The health expenditure annually by the Saudi government accounts for 6.5% of government budget. In essence, 6% of total Saudi population is covered mainly by public health insurance, public health service or the social insurance (Mousa 2015). However, the remaining 31% are accounted for by the private insurance thus private sector also plays a major role in health service to the Saudis. Public health is critical to reducing disease incidences and disease prevalence (Kassa 2010). Therefore, the MOH regards disease prevention to be vital in attaining its strategies towards achieving health for all population in Saudi Arabia.
Ministry of Health
The MOH in KSA is committed to attaining to disease control and public health is among the top priorities of the Saudi government. Moreover, the projects, policies and objectives of the MOH are aligned towards attaining its vision of delivering comprehensive, integrated and best quality healthcare services to the citizens (MOH 2015). Consequently, the strategy of MOH in KSA is to consider various elements that are vital in attaining its vision which conforms to other health services globally. Since WHO requires that food organizations should implement HACCP, the MOH also complied with this requirement in major food organizations and has also introduced the HACCP system to be implemented in the Saudi healthcare sector and the hospitals in particular since they are under its supervision (Prianka 2012).

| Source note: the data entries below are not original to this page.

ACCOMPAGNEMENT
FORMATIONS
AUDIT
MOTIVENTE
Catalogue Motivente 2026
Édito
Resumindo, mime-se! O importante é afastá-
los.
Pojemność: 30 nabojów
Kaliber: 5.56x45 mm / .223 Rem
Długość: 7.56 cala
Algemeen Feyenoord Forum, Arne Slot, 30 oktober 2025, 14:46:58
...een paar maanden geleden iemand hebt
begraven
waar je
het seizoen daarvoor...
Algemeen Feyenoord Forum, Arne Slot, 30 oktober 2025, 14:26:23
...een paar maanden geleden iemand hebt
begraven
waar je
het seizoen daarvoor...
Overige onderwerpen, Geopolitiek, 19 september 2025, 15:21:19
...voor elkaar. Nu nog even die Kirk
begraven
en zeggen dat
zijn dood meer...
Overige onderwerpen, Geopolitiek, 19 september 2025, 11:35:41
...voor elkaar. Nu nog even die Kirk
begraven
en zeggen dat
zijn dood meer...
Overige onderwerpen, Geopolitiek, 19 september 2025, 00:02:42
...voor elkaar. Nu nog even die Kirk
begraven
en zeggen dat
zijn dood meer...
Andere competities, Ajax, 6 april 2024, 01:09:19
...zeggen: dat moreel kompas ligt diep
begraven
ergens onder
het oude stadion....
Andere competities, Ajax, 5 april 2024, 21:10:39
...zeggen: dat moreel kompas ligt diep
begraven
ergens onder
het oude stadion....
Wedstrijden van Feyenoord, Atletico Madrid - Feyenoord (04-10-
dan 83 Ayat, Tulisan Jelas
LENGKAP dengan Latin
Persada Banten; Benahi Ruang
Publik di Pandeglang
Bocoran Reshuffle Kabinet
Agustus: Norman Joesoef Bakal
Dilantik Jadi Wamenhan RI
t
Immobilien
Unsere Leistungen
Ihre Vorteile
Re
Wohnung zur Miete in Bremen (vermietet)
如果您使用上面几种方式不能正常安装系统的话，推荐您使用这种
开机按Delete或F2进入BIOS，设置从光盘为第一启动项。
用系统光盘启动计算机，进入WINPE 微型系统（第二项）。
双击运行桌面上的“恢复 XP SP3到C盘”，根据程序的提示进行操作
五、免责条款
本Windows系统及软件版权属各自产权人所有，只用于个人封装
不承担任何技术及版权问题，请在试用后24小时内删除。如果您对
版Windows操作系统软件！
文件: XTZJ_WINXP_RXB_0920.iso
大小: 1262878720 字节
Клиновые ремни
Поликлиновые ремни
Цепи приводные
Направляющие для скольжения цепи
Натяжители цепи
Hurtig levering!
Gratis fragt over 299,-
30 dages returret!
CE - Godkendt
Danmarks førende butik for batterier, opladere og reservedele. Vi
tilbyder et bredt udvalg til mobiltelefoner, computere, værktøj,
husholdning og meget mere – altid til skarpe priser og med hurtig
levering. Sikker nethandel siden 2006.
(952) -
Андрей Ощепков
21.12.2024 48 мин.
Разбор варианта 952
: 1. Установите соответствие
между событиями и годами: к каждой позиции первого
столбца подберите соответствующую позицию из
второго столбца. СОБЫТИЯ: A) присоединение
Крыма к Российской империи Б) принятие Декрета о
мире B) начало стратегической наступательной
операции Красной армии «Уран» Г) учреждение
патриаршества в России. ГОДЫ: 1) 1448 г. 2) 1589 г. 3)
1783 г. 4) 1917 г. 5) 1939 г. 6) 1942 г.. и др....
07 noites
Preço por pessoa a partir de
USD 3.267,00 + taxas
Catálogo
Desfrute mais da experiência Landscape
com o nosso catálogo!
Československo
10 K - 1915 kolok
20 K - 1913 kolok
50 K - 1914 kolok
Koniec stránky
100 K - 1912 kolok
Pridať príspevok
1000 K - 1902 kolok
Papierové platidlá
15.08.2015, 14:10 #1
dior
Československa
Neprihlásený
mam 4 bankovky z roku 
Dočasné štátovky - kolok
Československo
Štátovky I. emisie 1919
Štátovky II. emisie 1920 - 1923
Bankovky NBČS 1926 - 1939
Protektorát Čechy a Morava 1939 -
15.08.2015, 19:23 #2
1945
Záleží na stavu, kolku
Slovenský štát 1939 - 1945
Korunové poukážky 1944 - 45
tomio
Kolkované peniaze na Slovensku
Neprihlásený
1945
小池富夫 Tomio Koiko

In essence, healthcare services in KSA are provided by both government and private sector (MOH 2015). There are 249 hospitals in KSA which are directly operated and owned by MOH and this represents 60 percent of all the hospitals. Nonetheless, the remaining 40% are operated and owned by the private sector under the regulations and supervision of MOH. In total, the MOH has 20 directorates to help in the enforcement of health regulations. Knowledge on HACCP implementation among staff in both private and public hospitals is vital for the hospitals to successfully implement the system. In particular, the food handlers in the Saudi hospitals require proper training on food hygiene to support the disease prevention efforts.
1.1.2 Food Safety in Saudi’s Hospitals
Indications of Getachew (2010) were that food-borne illnesses are a public health challenge globally especially in the developing countries compared to the developed countries due to the poor measures of food safety and low personal hygiene. In particular, Giritlioglu et al. (2011) notes that outbreaks of food-borne illnesses in hospitals cause more negative effects on the patients who consume the food given their weakened immunity and disease status. Despite the fact that provision of safe food is the obligation of the hospital’s top management, the practices of food handlers during food preparation and processing have the major link to the cause of the unsafe food.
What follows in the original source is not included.